Instructions for the task >>
Pick out all lines of the entries that include the word "phiếu" and copy them.

Input records >>
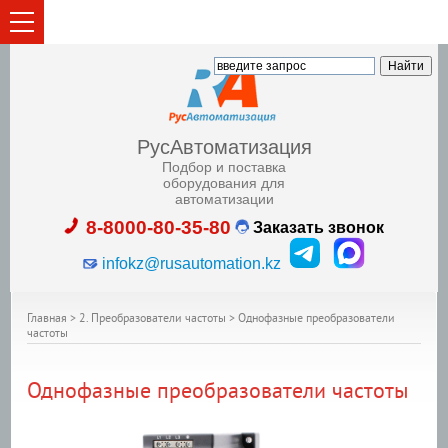
РусАвтоматизация
Подбор и поставка
оборудования для
автоматизации
8-8000-80-35-80
Заказать звонок
infokz@rusautomation.kz
Главная
>
2. Преобразователи частоты
>
Однофазные преобразователи
частоты
Однофазные преобразователи частоты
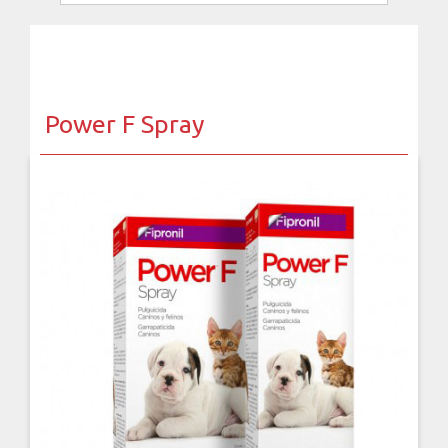
Power F Spray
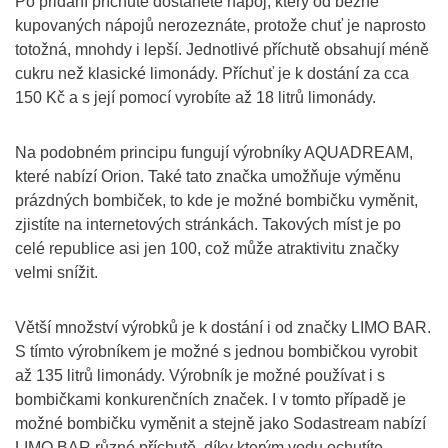
Po přidání příchutě dostanete nápoj, který od běžně
kupovaných nápojů nerozeznáte, protože chuť je naprosto
totožná, mnohdy i lepší. Jednotlivé příchutě obsahují méně
cukru než klasické limonády. Příchuť je k dostání za cca
150 Kč a s její pomocí vyrobíte až 18 litrů limonády.
Na podobném principu fungují výrobníky AQUADREAM,
které nabízí Orion. Také tato značka umožňuje výměnu
prázdných bombiček, to kde je možné bombičku vyměnit,
zjistíte na internetových stránkách. Takových míst je po
celé republice asi jen 100, což může atraktivitu značky
velmi snížit.
Větší množství výrobků je k dostání i od značky LIMO BAR.
S tímto výrobníkem je možné s jednou bombičkou vyrobit
až 135 litrů limonády. Výrobník je možné používat i s
bombičkami konkurenčních značek. I v tomto případě je
možné bombičku vyměnit a stejně jako Sodastream nabízí
LIMO BAR různé příchutě, díky kterým vodu ochutíte.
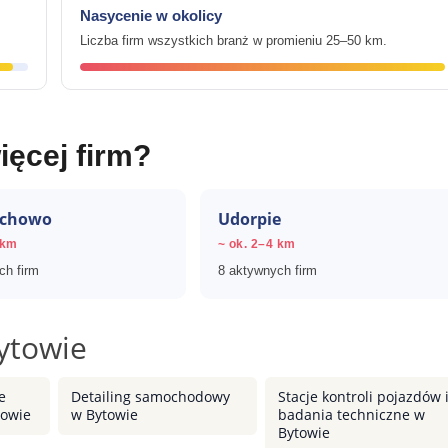
Nasycenie w okolicy
Liczba firm wszystkich branż w promieniu 25–50 km.
ięcej firm?
echowo
Udorpie
 km
~ ok. 2–4 km
ch firm
8 aktywnych firm
ytowie
e
Detailing samochodowy
Stacje kontroli pojazdów 
owie
w Bytowie
badania techniczne w
Bytowie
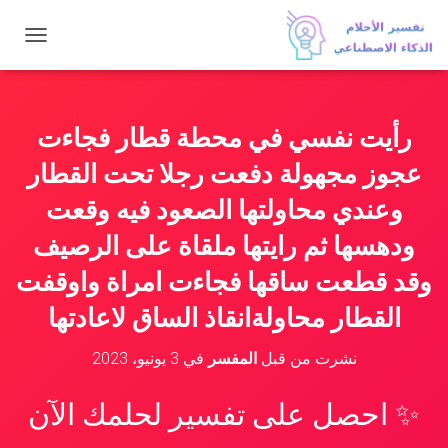
ت
ب
د
ي
ل
رأيت نفسي في محطة قطار فجاءت
ا
ل
عجوز مجهولة دفعت رجلا تحت القطار
ت
ن
وعندي محاولتها الصعود فيه وقعت
ق
ودهسها ثم رايتها ملقاة على الرصيف
ل
وقد قطعت ساقها فجاءت امراة واوقفت
القطار محاولةانقاذ الساق لاعادتها
نشرت من قبل
المفسر
في
3 يونيو، 2023
✨ احصل على تفسير لحلمك الآن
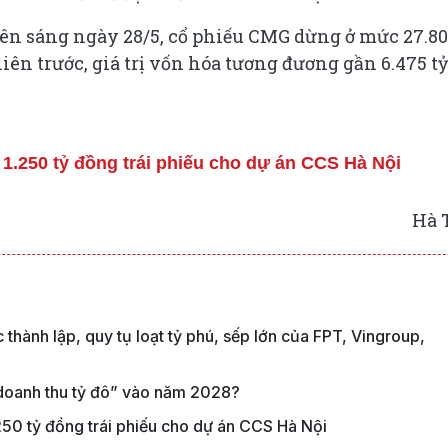
iên sáng ngày 28/5, cổ phiếu CMG dừng ở mức 27.8
iên trước, giá trị vốn hóa tương đương gần 6.475 tỷ
250 tỷ đồng trái phiếu cho dự án CCS Hà Nội
Hà 
hành lập, quy tụ loạt tỷ phú, sếp lớn của FPT, Vingroup,
“doanh thu tỷ đô” vào năm 2028?
0 tỷ đồng trái phiếu cho dự án CCS Hà Nội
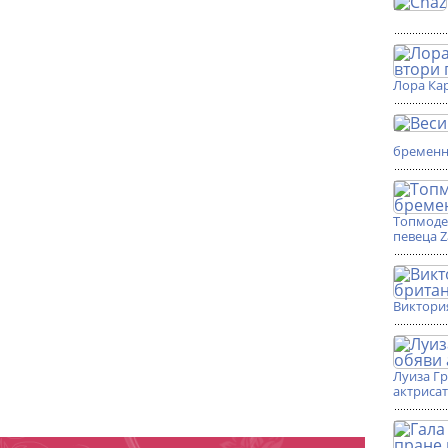
Лора Кар
бремен
Топмоде
певеца 
Виктори
Луиза Г
актриса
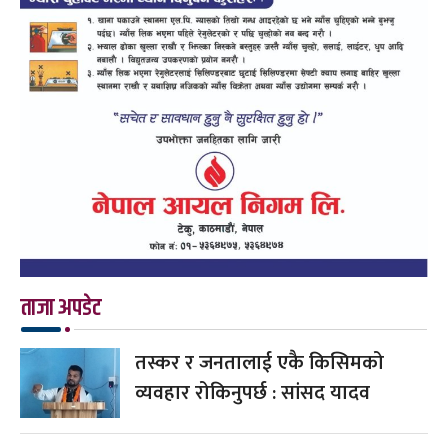
ताजा अपडेट
तस्कर र जनतालाई एकै किसिमको
व्यवहार रोकिनुपर्छ : सांसद यादव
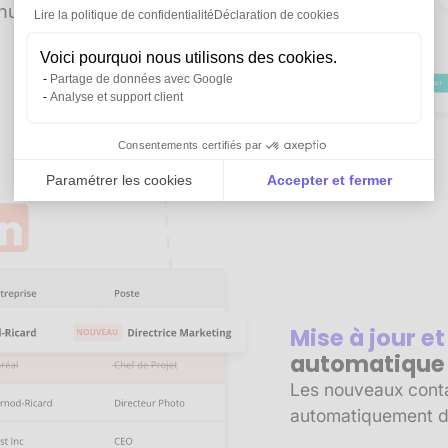
manuelle. Gagnez du
Lire la politique de confidentialité
Déclaration de cookies
Voici pourquoi nous utilisons des cookies.
Partage de données avec Google
Analyse et support client
Consentements certifiés par
Paramétrer les cookies
Accepter et fermer
Axeptio consent
Plateforme de Gestion du Consentement : Personnali
Notre plateforme vous permet d'adapter et de gérer vo
Mise à jour e
automatique
Les nouveaux contac
automatiquement d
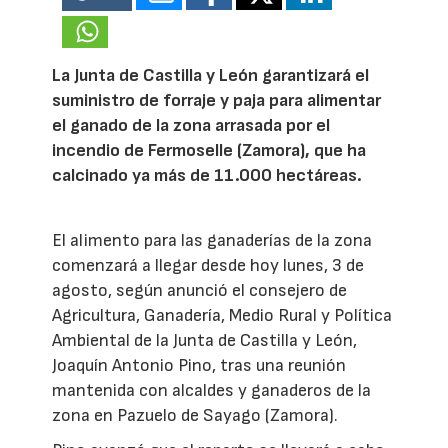
La Junta de Castilla y León garantizará el
suministro de forraje y paja para alimentar
el ganado de la zona arrasada por el
incendio de Fermoselle (Zamora), que ha
calcinado ya más de 11.000 hectáreas.
El alimento para las ganaderías de la zona
comenzará a llegar desde hoy lunes, 3 de
agosto, según anunció el consejero de
Agricultura, Ganadería, Medio Rural y Política
Ambiental de la Junta de Castilla y León,
Joaquín Antonio Pino, tras una reunión
mantenida con alcaldes y ganaderos de la
zona en Pazuelo de Sayago (Zamora).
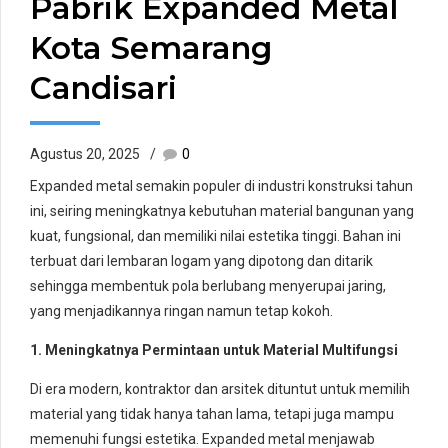
Pabrik Expanded Metal
Kota Semarang
Candisari
Agustus 20, 2025
0
Expanded metal semakin populer di industri konstruksi tahun
ini, seiring meningkatnya kebutuhan material bangunan yang
kuat, fungsional, dan memiliki nilai estetika tinggi. Bahan ini
terbuat dari lembaran logam yang dipotong dan ditarik
sehingga membentuk pola berlubang menyerupai jaring,
yang menjadikannya ringan namun tetap kokoh.
1. Meningkatnya Permintaan untuk Material Multifungsi
Di era modern, kontraktor dan arsitek dituntut untuk memilih
material yang tidak hanya tahan lama, tetapi juga mampu
memenuhi fungsi estetika. Expanded metal menjawab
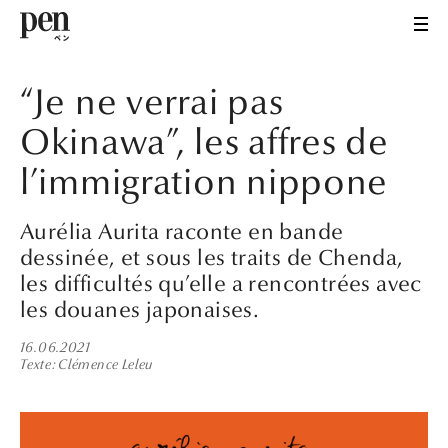
“Je ne verrai pas
Okinawa”, les affres de
l’immigration nippone
Aurélia Aurita raconte en bande
dessinée, et sous les traits de Chenda,
les difficultés qu’elle a rencontrées avec
les douanes japonaises.
16.06.2021
Texte
Clémence Leleu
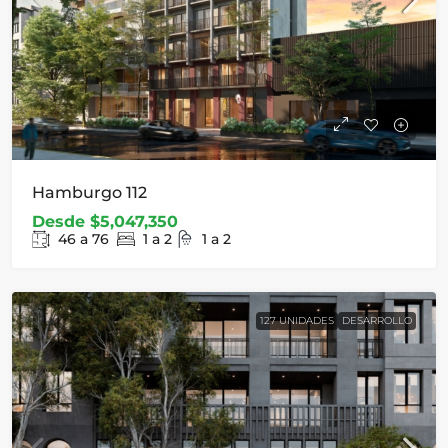
Hamburgo 112
Desde
$5,047,350
46 a 76
1 a 2
1 a 2
127 UNIDADES
DESARROLLO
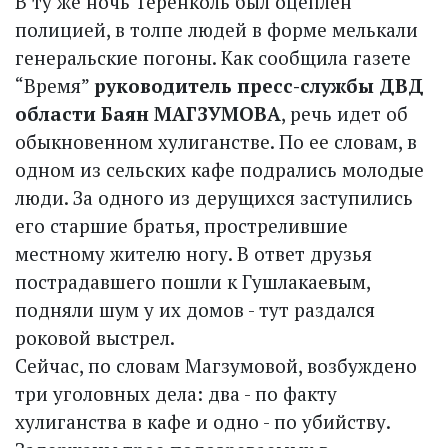
В ту же ночь Теренколь был оцеплен
полицией, в толпе людей в форме мелькали
генеральские погоны. Как сообщила газете
“Время”
руководитель пресс-службы ДВД
области Баян МАГЗУМОВА
, речь идет об
обыкновенном хулиганстве. По ее словам, в
одном из сельских кафе подрались молодые
люди. За одного из дерущихся заступились
его старшие братья, прострелившие
местному жителю ногу. В ответ друзья
пострадавшего пошли к Гушлакаевым,
подняли шум у их домов - тут раздался
роковой выстрел.
Сейчас, по словам Магзумовой, возбуждено
три уголовных дела: два - по факту
хулиганства в кафе и одно - по убийству.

Result of this exercise >>
iên sáng ngày 28/5, cổ phiếu CMG dừng ở mức 27.8
250 tỷ đồng trái phiếu cho dự án CCS Hà Nội
0 tỷ đồng trái phiếu cho dự án CCS Hà Nội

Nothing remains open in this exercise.